In the sixth grade, I was wearing a short sleeve shirt when a boy laughed and said, “Look how big her arms are!” This comment has made me self-conscience about the size of my arms till this day. For the entire year of sixth grade, I wore sweaters that would cover my arms so that no one else can criticize my gigantic arms. Growing up, I continued to think that my arms were too big for the rest of my body. Even though I was never overweight or obese, as a child, I did receive censure about my body. Hayes makes an appropriate point when she says “[BMI reports] also takes sensitivity to protect the privacy and self-esteem of young children. This is absolutely essential because studies, including several by the Yale’s Rudd Center for Food Policy and Obesity, have documented that weight stigma and weight-related bullying are significant problems starting as young as preschool.” (Hayes 5)
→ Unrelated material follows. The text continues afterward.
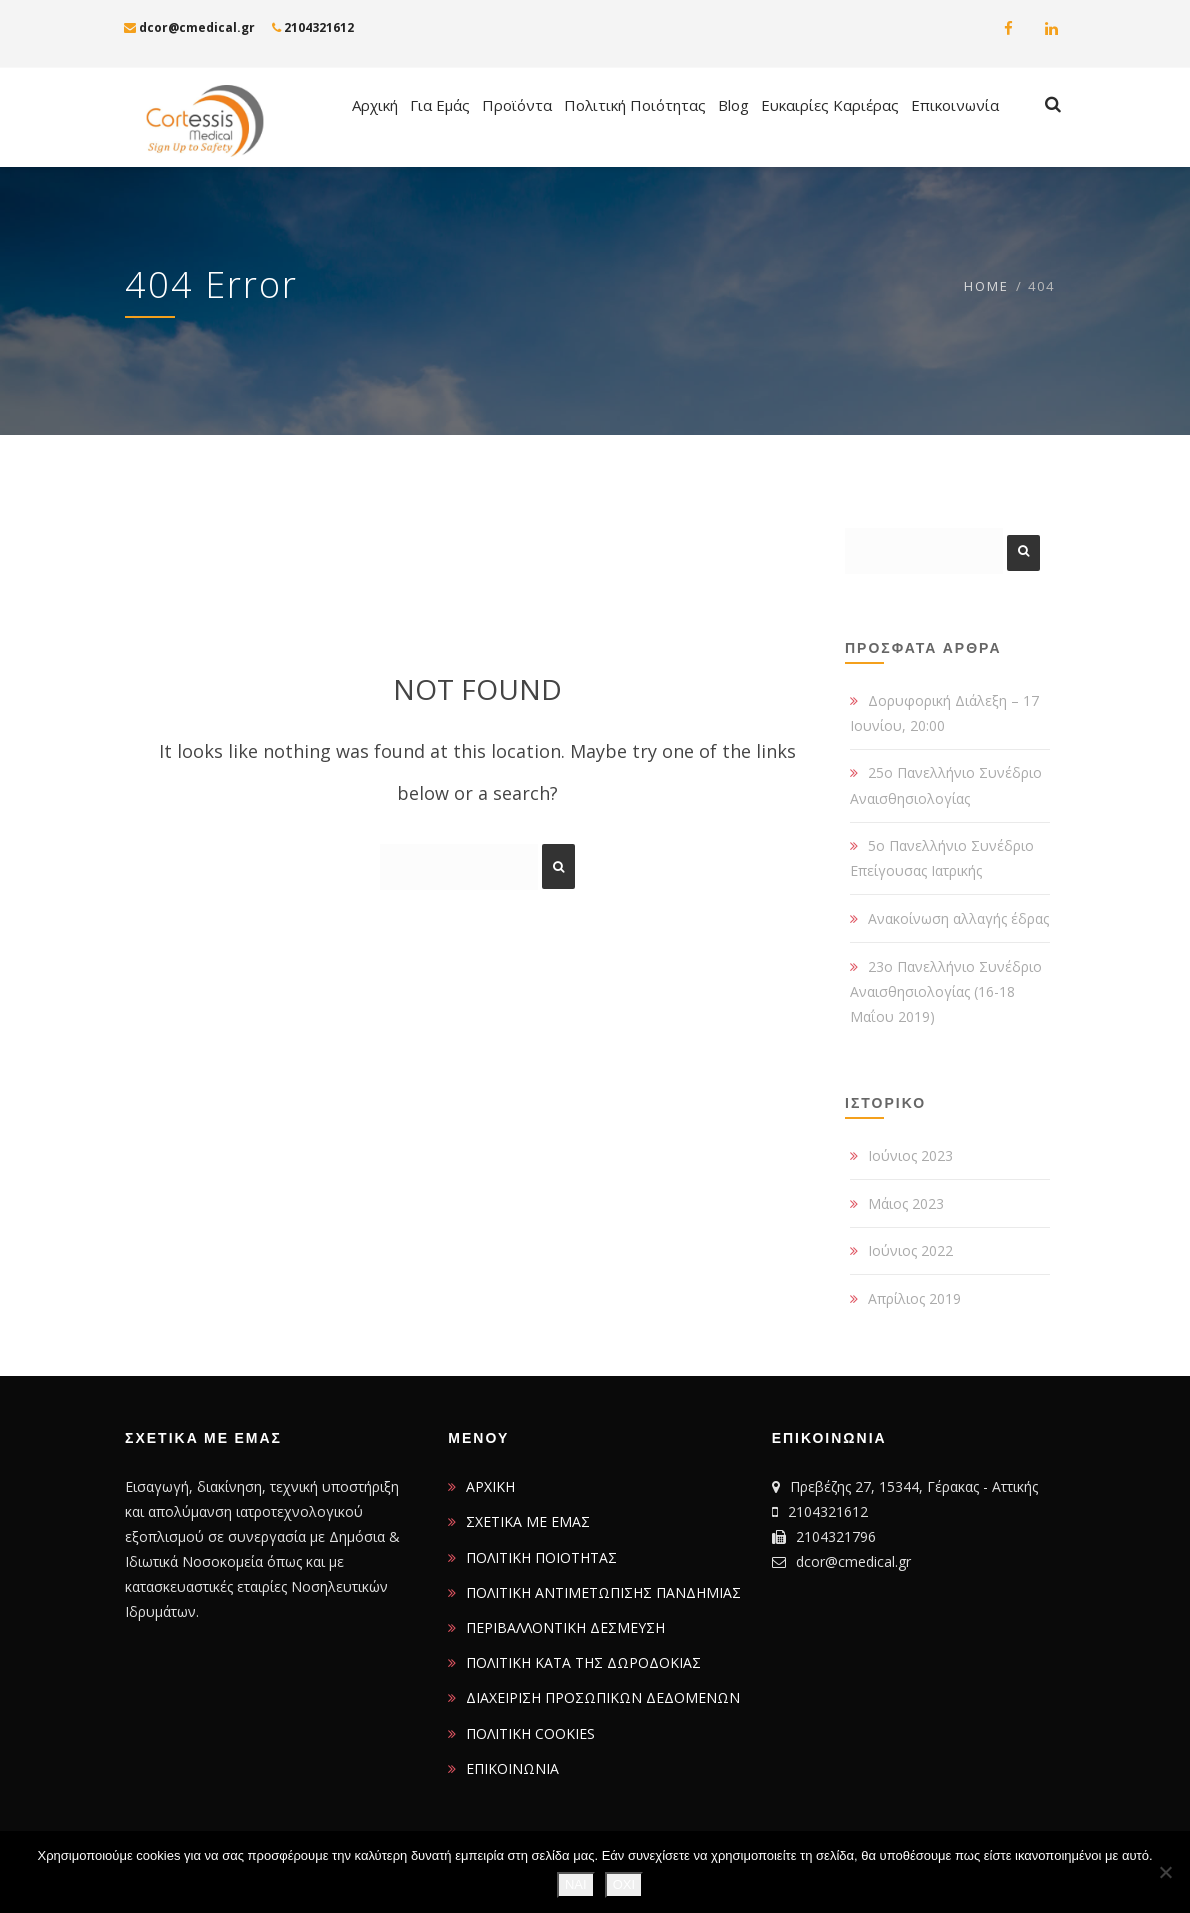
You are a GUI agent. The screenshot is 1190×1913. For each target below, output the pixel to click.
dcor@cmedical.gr (189, 27)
This article creates awareness to how unsuccessful BMI reports are for childhood obesity. Hayes believes that a more effective way would be to create tactics that could support healthy nutrition and fun physical activity for children of all shapes, sizes, and weights in our schools. She also claims that BMI reports can do a number on a child’s self-esteem. Hayes uses a lot of reliable outside resources with data to support her opinion so that the audience can agree with her. From my experience as a child, I can agree that a child’s health should be private and only be discussed between the parents and doctors.